No caso do tríplex de Guarujá (SP), pelo qual foi condenado por corrupção e lavagem, o ex-presidente atingiu a marca de um sexto da pena cumprida e tem direito à progressão para o regime semiaberto. O MPF já concordou com o benefício, e a defesa diz que vai discutir o assunto com o petista nesta segunda-feira (30).
Lula diz que não quer sair da prisão usando tornozeleira eletrônica. Ele está detido em Curitiba desde abril de 2018. Os advogados ainda tentam anular as três ações penais contra Lula que foram iniciadas no Paraná argumentando que Sergio Moro (magistrado responsável pela abertura desses três processos), não tinha a imparcialidade necessária para julgar.
Um julgamento sobre esse pedido foi interrompido na segunda turma do Supremo, composta por cinco dos 11 ministros, em junho, e ainda não há data para a retomada. Uma ação penal sobre suposto favorecimento da Odebrecht que tramita em Curitiba ainda não foi sentenciada.
Entenda a decisão do STF
O que o Supremo discutiu?
Na quinta-feira (26), o plenário formou maioria para confirmar o entendimento da segunda turma de que, em um processo com réus delatores e delatados, os delatados têm o direito de falar por último — devem oferecer suas alegações finais depois dos réus delatores.
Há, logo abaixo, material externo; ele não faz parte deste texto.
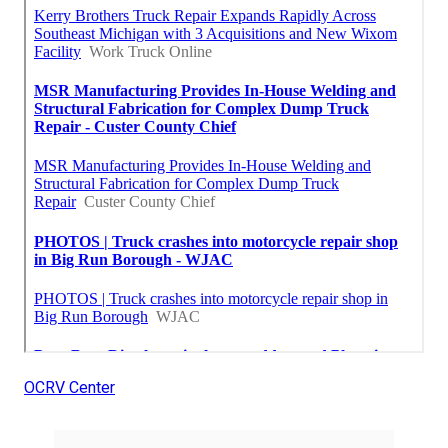
OCRV Center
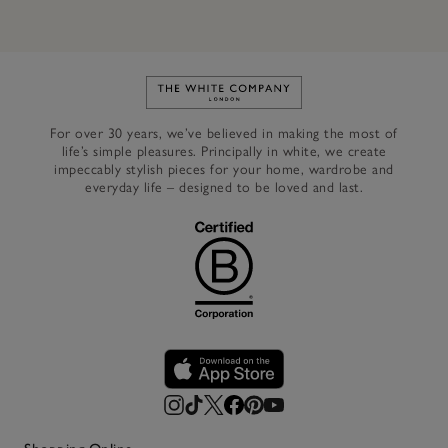
Link to The White Company's h
For over 30 years, we’ve believed in making the most of
life’s simple pleasures. Principally in white, we create
impeccably stylish pieces for your home, wardrobe and
everyday life – designed to be loved and last.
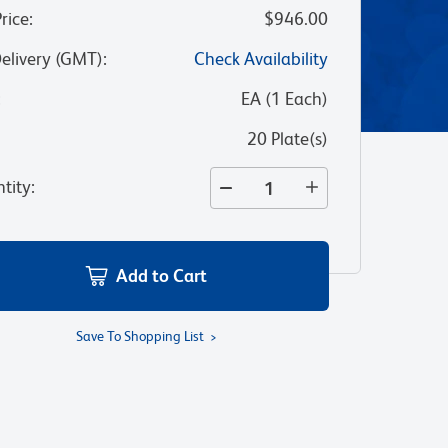
Price
:
$946.00
Delivery (GMT)
:
Check Availability
:
EA
(
1
Each
)
20 Plate(s)
tity
:
Add to Cart
Save To Shopping List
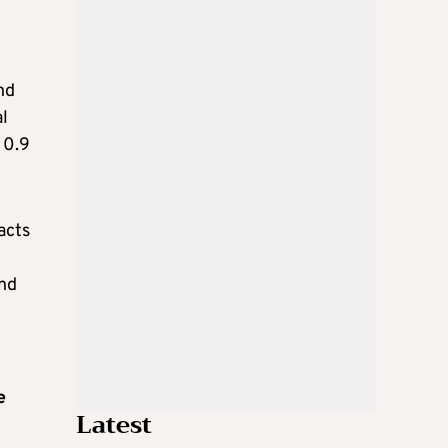
nd
l
 0.9
acts
and
e
Latest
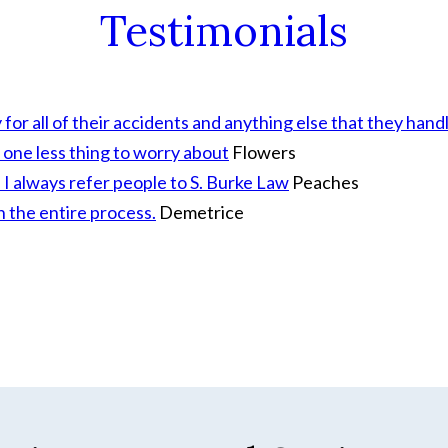
Testimonials
r all of their accidents and anything else that they handl
 one less thing to worry about
Flowers
I always refer people to S. Burke Law
Peaches
h the entire process.
Demetrice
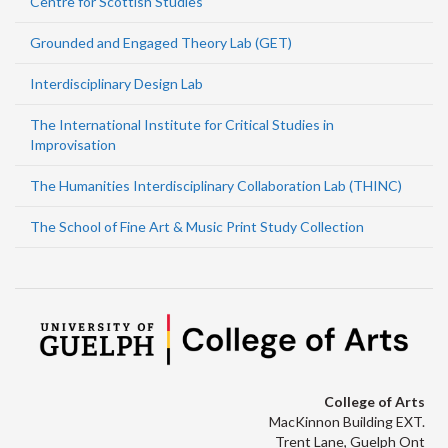
Centre for Scottish Studies
Grounded and Engaged Theory Lab (GET)
Interdisciplinary Design Lab
The International Institute for Critical Studies in
Improvisation
The Humanities Interdisciplinary Collaboration Lab (THINC)
The School of Fine Art & Music Print Study Collection
College of Arts
MacKinnon Building EXT.
Trent Lane, Guelph Ont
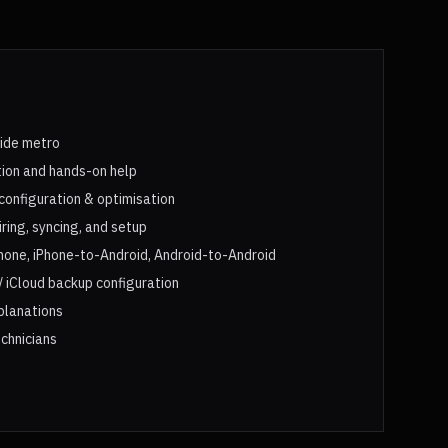
aide metro
tion and hands-on help
configuration & optimisation
ing, syncing, and setup
hone, iPhone-to-Android, Android-to-Android
 iCloud backup configuration
xplanations
chnicians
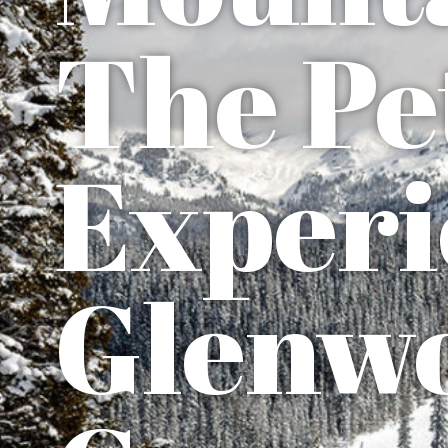
The Pe
Experi
Glenw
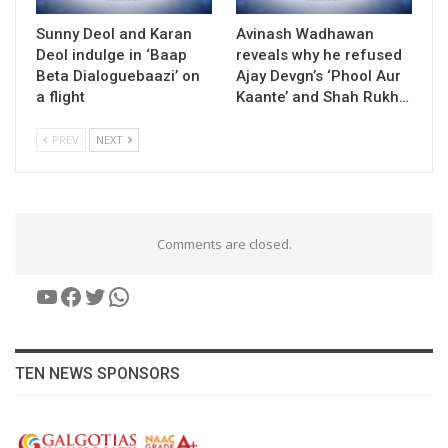
Sunny Deol and Karan
Avinash Wadhawan
Deol indulge in ‘Baap
reveals why he refused
Beta Dialoguebaazi’ on
Ajay Devgn’s ‘Phool Aur
a flight
Kaante’ and Shah Rukh…
PREV
NEXT
Comments are closed.
YouTube
Facebook
Twitter
WhatsApp
TEN NEWS SPONSORS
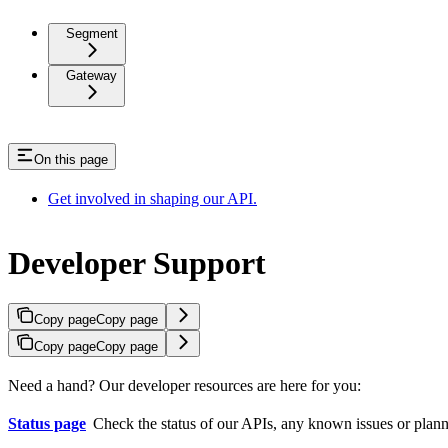
Segment
Gateway
On this page
Get involved in shaping our API.
Developer Support
Copy page
Copy page
Copy page
Copy page
Need a hand? Our developer resources are here for you:
Status page
Check the status of our APIs, any known issues or planned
O caso julgado era o pedido de habeas corpus do ex-gerente de Empreendimentos da Petrobras Márcio de Almeida Ferreira, condenado por corrupção e lavagem. O julgamento deve levar à anulação da condenação de Ferreira.
O que são as alegações finais?
São a última etapa de uma ação penal antes da sentença que pode absolver ou condenar os réus. É a última oportunidade para as partes apresentarem seus argumentos.
Qual foi a interpretação do Supremo?
A maioria dos ministros entendeu que a figura do delator é diferenciada e não está na mesma condição processual do delatado. Para garantir o amplo direito à defesa, assegurado pela Constituição, os magistrados decidiram que o réu delatado pode apresentar suas alegações depois do réu delator — tendo a oportunidade de se defender de todas as acusações. O julgamento foi interrompido pelo presidente da corte, Dias Toffoli, e deve ser retomado na próxima quarta-feira (2).
Qual havia sido o caso julgado na Segunda Turma?
Em agosto, a segunda turma decidiu anular a condenação de Aldemir Bendine, ex-presidente do Banco do Brasil e da Petrobras. Foi a primeira vez que o STF anulou uma condenação imposta pelo ex-juiz Sergio Moro na Operação Lava Jato. Os ministros concordaram com a tese da defesa de Bendine. Para os advogados, ele deveria ter apresentado suas alegações finais depois dos outros acusados, ex-executivos da Odebrecht que fecharam acordo de delação premiada, porque os réus delatores trouxeram acusações contra ele que não puderam ser rebatidas. Moro abriu prazo para todos os réus simultaneamente.